In testimony whereof, I have hereunto set my hand and caused the Seal of the United States to be affixed.
Done at the City of Washington, this Third day of October, in the year of our Lord one thousand eight hundred and sixty-three, and of the Independence of the Unites States the Eighty-eighth.
By the President: Abraham Lincoln
William H. Seward,
Secretary of State
And so, from that day until now, Thanksgiving has been celebrated as an official holiday on the last Thursday of November. Well, that is, except for the years of “Franksgiving,” from 1939-1941. On the tail end of the Great Depression, President Franklin Roosevelt felt that moving Thanksgiving back to the third week of November would spur Christmas shopping and, thus, the economy. (And you thought Black Friday was a recent invention.)
After years of pressure from Congress, Roosevelt made Thanksgiving officially the fourth week of November in 1942.
So there you have it. The history of Thanksgiving.
But there are some older proclamations you might want to use yourself this Thanksgiving day. Below are some Scripture verses of thanksgiving to God. Consider dividing these verses among the people at your dinner table, having each person read one, then closing with your own prayer of thanksgiving.

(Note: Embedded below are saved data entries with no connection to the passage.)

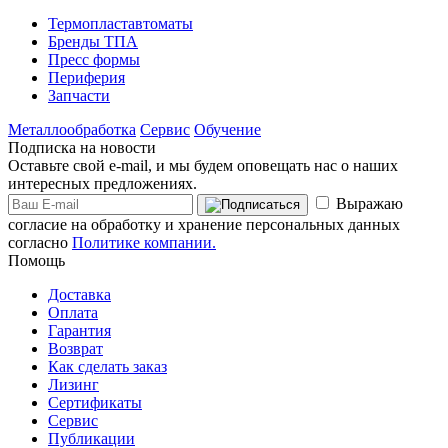
Термопластавтоматы
Бренды ТПА
Пресс формы
Периферия
Запчасти
Металлообработка
Сервис
Обучение
Подписка на новости
Оставьте свой e-mail, и мы будем оповещать нас о наших
интересных предложениях.
Выражаю
согласие на обработку и хранение персональных данных
согласно
Политике компании.
Помощь
Доставка
Оплата
Гарантия
Возврат
Как сделать заказ
Лизинг
Сертификаты
Сервис
Публикации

1 Chronicles 16:8 – Oh give thanks to the LORD, call upon His name; Make known His deeds among the peoples.
1 Chronicles 16:34 – O give thanks to the LORD, for He is good; For His lovingkindness is everlasting.
Psalm 28:7 – The LORD is my strength and my shield; My heart trusts in Him, and I am helped; Therefore my heart exults, And with my song I shall thank Him.
Psalm 34:1 – I will bless the LORD at all times; His praise shall continually be in my mouth.
Psalm 69:30 – I will praise the name of God with song, And shall magnify Him with thanksgiving.
Psalm 95:1-6 – O Come, let us sing for joy to the LORD; Let us shout joyfully to the rock of our salvation. Let us come before His presence with thanksgiving; Let us shout joyfully to Him with psalms. For the LORD is a great God, And a great King above all gods, In whose hand are the depths of the earth; The peaks of the mountains are His also. The sea is His, for it was He who made it; And His hands formed the dry land. Come, let us worship and bow down; Let us kneel before the LORD our Maker.
Psalm 100:4 – Enter His gates with thanksgiving, And His courts with praise. Give thanks to Him; bless His name.
Psalm 107:29-32 – He caused the storm to be still, So that the waves of the sea were hushed. Then they were glad because they were quiet; So He guided them to their desired haven. Let them give thanks to the LORD for His lovingkindness, And for His wonders to the sons of men! Let them extol Him also in the congregation of the people, And praise Him at the seat of the elders.
Jonah 2:9 – But I will sacrifice to You With the voice of thanksgiving. That which I have vowed I will pay Salvation is from the LORD.”
Colossians 2:6-7 – Therefore as you have received Christ Jesus the Lord, so walk in Him, having been firmly rooted and now being built up in Him and established in your faith, just as you were instructed, and overflowing with gratitude.
Colossians 3:15 – And let the peace of Christ rule in your hearts, to which indeed you were called in one body; and be thankful.
1 Timothy 4:4-5 – For everything created by God is good, and nothing is to be rejected, if it is received with gratitude; for it is sanctified by means of the word of God and prayer.
1 Thessalonians 5:18 – In everything give thanks; for this is God’s will for you in Christ Jesus.